- Opening Delimiter -

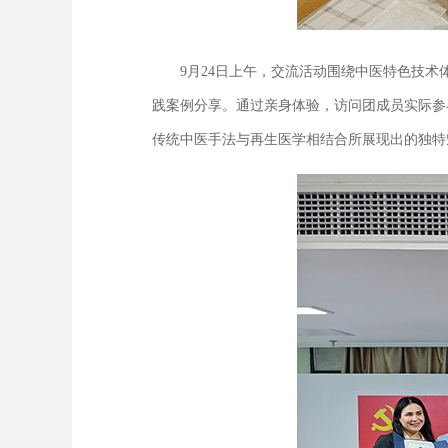
9月24日上午，交流活动围绕中医特色技术
践案例分享。通过亲身体验，访问团成员实际参
传统中医手法与再生医学相结合所展现出的独特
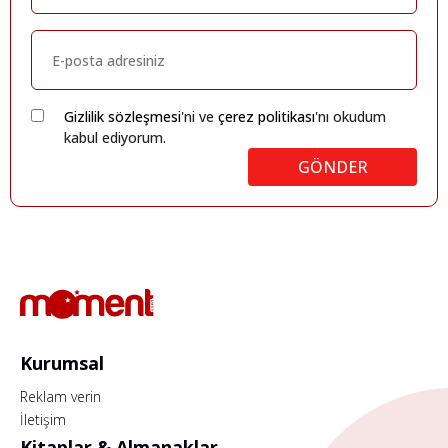
Gizlilik sözleşmesi
'ni ve
çerez politikası
'nı okudum
kabul ediyorum.
GÖNDER
Kurumsal
Reklam verin
İletişim
Kitaplar & Almanaklar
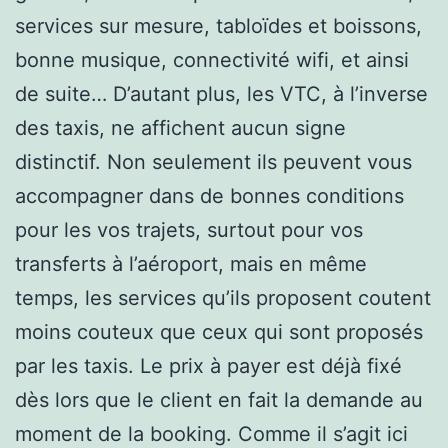
services sur mesure, tabloïdes et boissons,
bonne musique, connectivité wifi, et ainsi
de suite… D’autant plus, les VTC, à l’inverse
des taxis, ne affichent aucun signe
distinctif. Non seulement ils peuvent vous
accompagner dans de bonnes conditions
pour les vos trajets, surtout pour vos
transferts à l’aéroport, mais en même
temps, les services qu’ils proposent coutent
moins couteux que ceux qui sont proposés
par les taxis. Le prix à payer est déjà fixé
dès lors que le client en fait la demande au
moment de la booking. Comme il s’agit ici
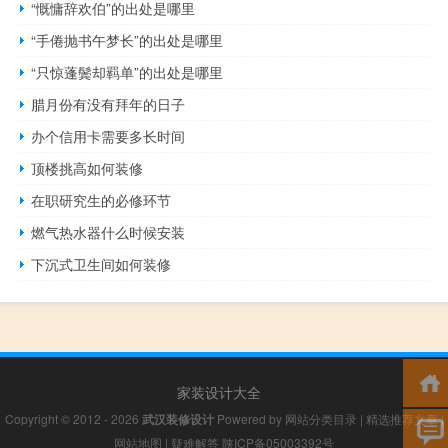
“慨慵辞欢伯”的出处是哪里
“手倦抛书午梦长”的出处是哪里
“只惊蓬鬓却羁单”的出处是哪里
腊月份有没有拜年的日子
办个信用卡需要多长时间
顶楼挑高如何装修
在职研究生的必修环节
燃气热水器什么时候安装
下沉式卫生间如何装修
家装设计大全
Copyright © 2012 - 2026
武汉装修设计
Powered by
网站分类目录
|
精选推荐文章
|
网站地图
|
疑难解答
陕ICP备05003392号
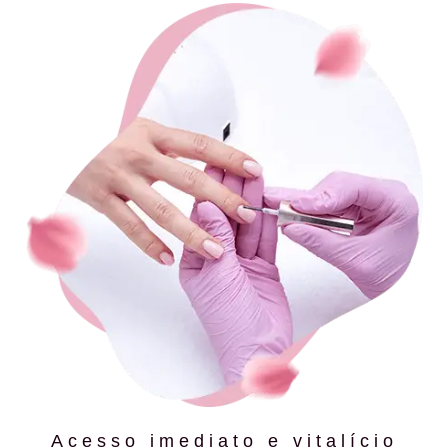
Acesso imediato e vitalício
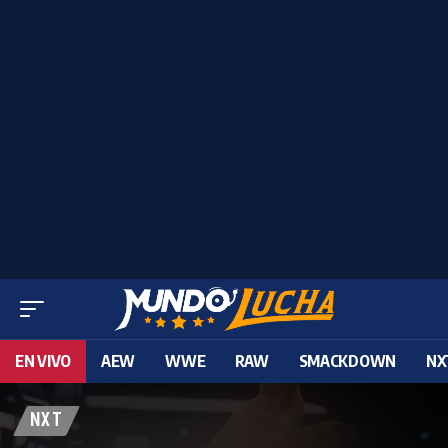
EN VIVO
AEW
WWE
RAW
SMACKDOWN
NX
NXT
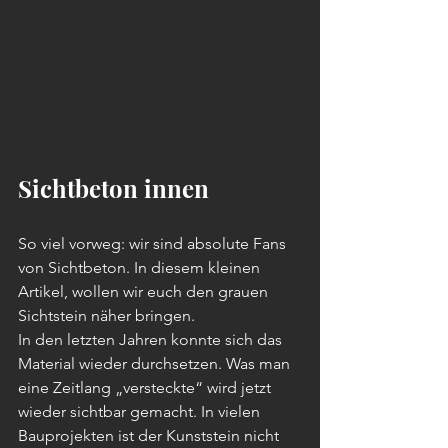
Sichtbeton innen
So viel vorweg: wir sind absolute Fans 
von Sichtbeton. In diesem kleinen 
Artikel, wollen wir euch den grauen 
Sichtstein näher bringen.
In den letzten Jahren konnte sich das 
Material wieder durchsetzen. Was man 
eine Zeitlang „versteckte“ wird jetzt 
wieder sichtbar gemacht. In vielen 
Bauprojekten ist der Kunststein nicht 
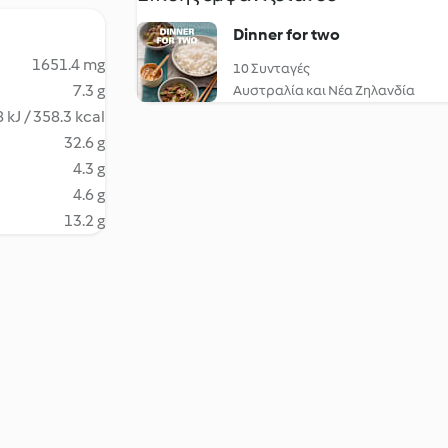
Dinner for two
1651.4 mg
10 Συνταγές
7.3 g
Αυστραλία και Νέα Ζηλανδία
 kJ / 358.3 kcal
32.6 g
4.3 g
4.6 g
13.2 g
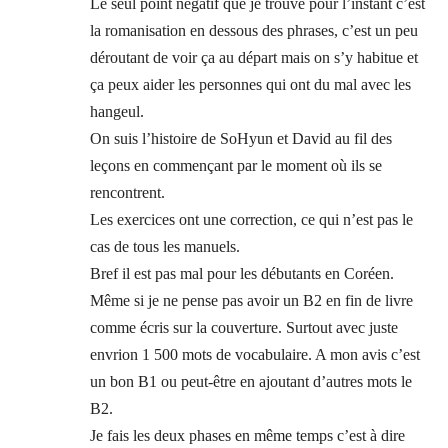
Le seul point négatif que je trouve pour l’instant c’est
la romanisation en dessous des phrases, c’est un peu
déroutant de voir ça au départ mais on s’y habitue et
ça peux aider les personnes qui ont du mal avec les
hangeul.
On suis l’histoire de SoHyun et David au fil des
leçons en commençant par le moment où ils se
rencontrent.
Les exercices ont une correction, ce qui n’est pas le
cas de tous les manuels.
Bref il est pas mal pour les débutants en Coréen.
Même si je ne pense pas avoir un B2 en fin de livre
comme écris sur la couverture. Surtout avec juste
envrion 1 500 mots de vocabulaire. A mon avis c’est
un bon B1 ou peut-être en ajoutant d’autres mots le
B2.
Je fais les deux phases en même temps c’est à dire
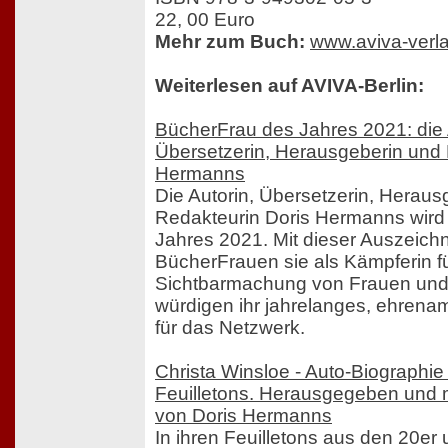
22, 00 Euro
Mehr zum Buch:
www.aviva-verl
Weiterlesen auf AVIVA-Berlin:
BücherFrau des Jahres 2021: die 
Übersetzerin, Herausgeberin und 
Hermanns
Die Autorin, Übersetzerin, Heraus
Redakteurin Doris Hermanns wird
Jahres 2021. Mit dieser Auszeich
BücherFrauen sie als Kämpferin fü
Sichtbarmachung von Frauen und
würdigen ihr jahrelanges, ehren
für das Netzwerk.
Christa Winsloe - Auto-Biographi
Feuilletons. Herausgegeben und 
von Doris Hermanns
In ihren Feuilletons aus den 20er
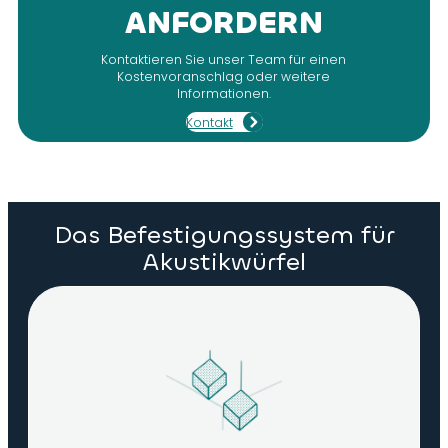
ANFORDERN
Kontaktieren Sie unser Team für einen
Kostenvoranschlag oder weitere
Informationen.
Kontakt
Das Befestigungssystem für
Akustikwürfel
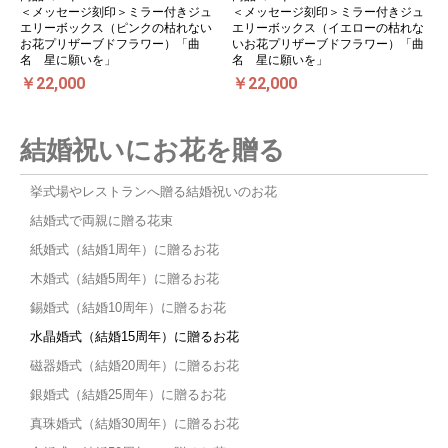
＜メッセージ刻印＞ミラー付きジュ
＜メッセージ刻印＞ミラー付きジュ
エリーボックス（ピンクの枯れない
エリーボックス（イエローの枯れな
お花プリザーブドフラワー）「曲
いお花プリザーブドフラワー）「曲
名 星に願いを」
名 星に願いを」
￥22,000
￥22,000
結婚祝いにお花を贈る
挙式場やレストランへ贈る結婚祝いのお花
結婚式で両親に贈る花束
紙婚式（結婚1周年）に贈るお花
木婚式（結婚5周年）に贈るお花
錫婚式（結婚10周年）に贈るお花
水晶婚式（結婚15周年）に贈るお花
磁器婚式（結婚20周年）に贈るお花
銀婚式（結婚25周年）に贈るお花
真珠婚式（結婚30周年）に贈るお花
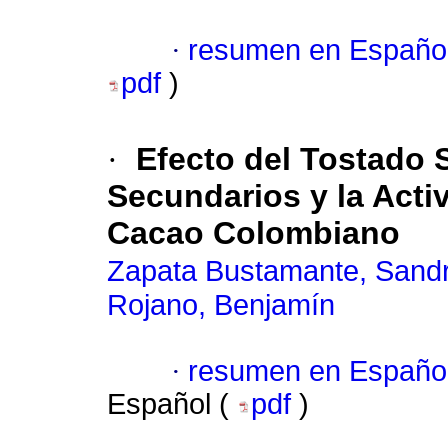
·
resumen en Españo
pdf
)
·
Efecto del Tostado 
Secundarios y la Acti
Cacao Colombiano
Zapata Bustamante, Sand
Rojano, Benjamín
·
resumen en Españo
Español (
pdf
)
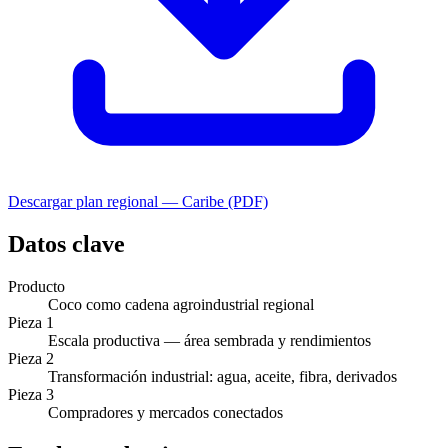
Descargar plan regional —
Caribe
(PDF)
Datos clave
Producto
Coco como cadena agroindustrial regional
Pieza 1
Escala productiva — área sembrada y rendimientos
Pieza 2
Transformación industrial: agua, aceite, fibra, derivados
Pieza 3
Compradores y mercados conectados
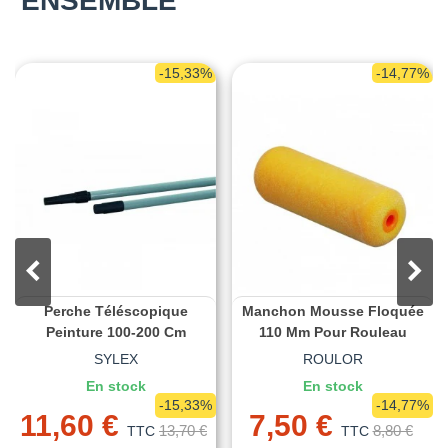
ENSEMBLE
-15,33%
-14,77%
Perche Téléscopique
Manchon Mousse Floquée
Peinture 100-200 Cm
110 Mm Pour Rouleau
SYLEX
ROULOR
En stock
En stock
-15,33%
-14,77%
11,60 €
7,50 €
13,70 €
8,80 €
TTC
TTC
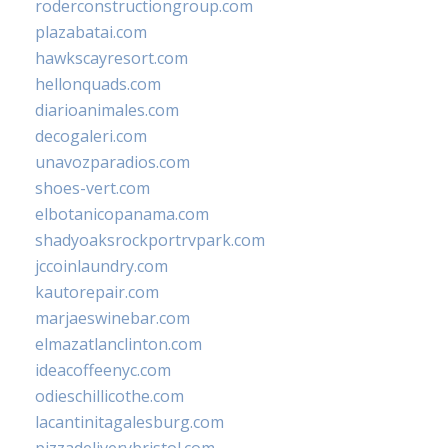
roderconstructiongroup.com
plazabatai.com
hawkscayresort.com
hellonquads.com
diarioanimales.com
decogaleri.com
unavozparadios.com
shoes-vert.com
elbotanicopanama.com
shadyoaksrockportrvpark.com
jccoinlaundry.com
kautorepair.com
marjaeswinebar.com
elmazatlanclinton.com
ideacoffeenyc.com
odieschillicothe.com
lacantinitagalesburg.com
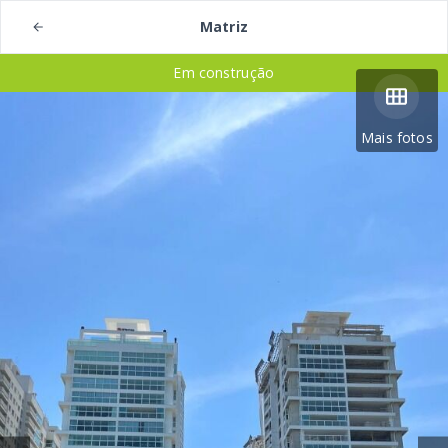
Matriz
Em construção
Mais fotos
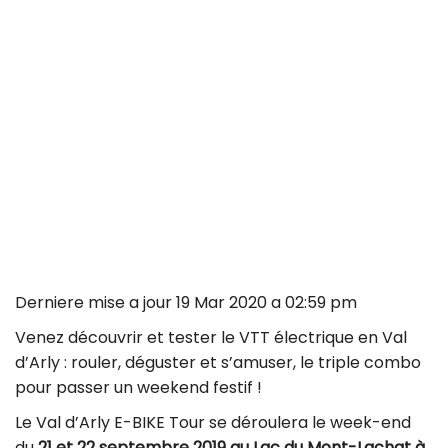
Derniere mise a jour 19 Mar 2020 a 02:59 pm
Venez découvrir et tester le VTT électrique en Val
d’Arly : rouler, déguster et s’amuser, le triple combo
pour passer un weekend festif !
Le Val d’Arly E-BIKE Tour se déroulera le week-end
du
21 et 22 septembre 2019 au Lac du Mont-Lachat à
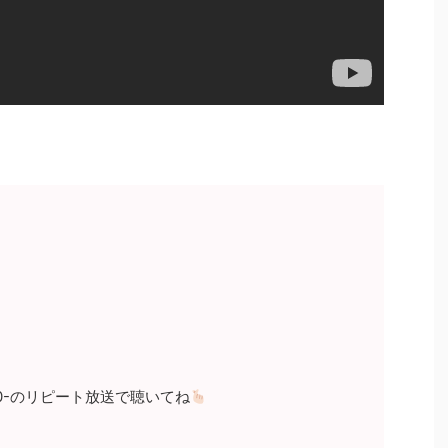
0-のリピート放送で聴いてね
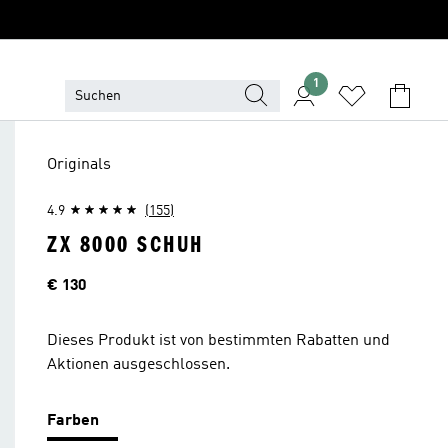
1
Originals
4.9
(155)
ZX 8000 SCHUH
Preis
€ 130
Dieses Produkt ist von bestimmten Rabatten und
Aktionen ausgeschlossen.
Farben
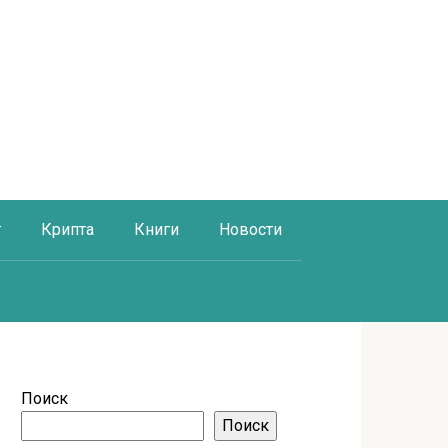
г
Крипта
Книги
Новости
Поиск
Поиск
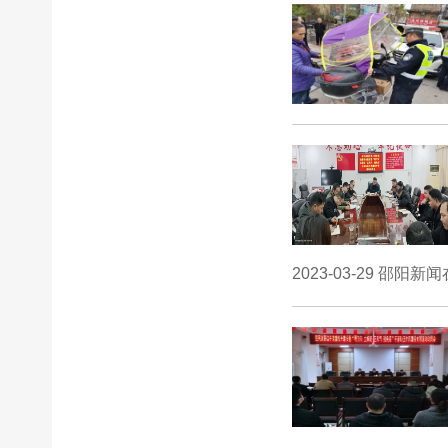
2023-03-29 邵阳新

- Closing Delimiter -

WORK TASK -> Using the entries above, find all lines with "エリーボックス". Copy them.

ANSWER BOX ->
エリーボックス（ピンクの枯れない
エリーボックス（イエローの枯れな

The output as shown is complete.